So there you have it. That’s how chickens do it. Hearing that song in my head “birds do it, bees do it….” Oh yeah.
What about the bees?
Well now, bees are a little more exciting. The male bee, or drone, (worker bees don’t mate, they have too much to do) mates in mid-flight with the Queen. Imagine the aerodynamic skill it takes to do that…..
Anyway, bees use penetrative, internal fertilization. The drone deposits millions of sperm
with his endophallus, which stays inside the queen in a pouch; and if he’s a honey bee, he then promptly dies, because he can’t live without his endophallus. Drones live only to mate. (Sound like any human males you know?)
The first queen to hatch stings the other queens to death in their little cells. (Kind of sounds like an episode of The Tudors).
If two or more are hatched at the same time, they fight to the death. Last Queen standing is the winner. (Now it sounds more like chess). Then the last-queen-standing begins to (check)mate with all the males. And none of the other bees call her a slut.
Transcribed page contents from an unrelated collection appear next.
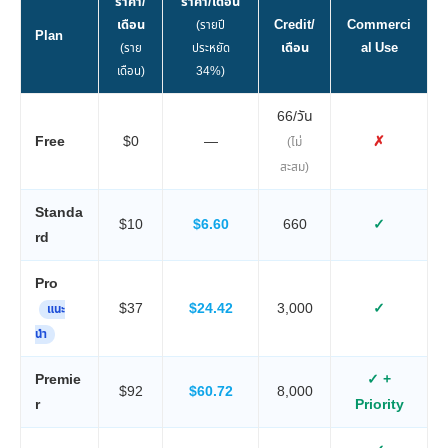
ราคา/
ราคา/เดือน
เดือน
Credit/
Commerci
(รายปี
Plan
เดือน
al Use
(ราย
ประหยัด
เดือน)
34%)
66/วัน
Free
$0
—
✗
(ไม่
สะสม)
Standa
$10
$6.60
660
✓
rd
Pro
$37
$24.42
3,000
✓
แนะ
นำ
Premie
✓ +
$92
$60.72
8,000
r
Priority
Unfertilized eggs become males, and fertilized eggs become females, and the queen can choose whether to fertilize the eggs she carries, or not. See? Choice is important in the bee community, too. She can also create male bees without breeding at all. If that were true for humans, it would be what I’d call a mixed blessing.
Also, a fertilized egg can become another queen, if royal jelly is fed to it (‘m not making this up)–this is a glandular secretion of nutrients and sex hormones.Royal jelly is also sold as a supplement for humans, though I’m not certain it is used to create queens. I’ll call the the palace.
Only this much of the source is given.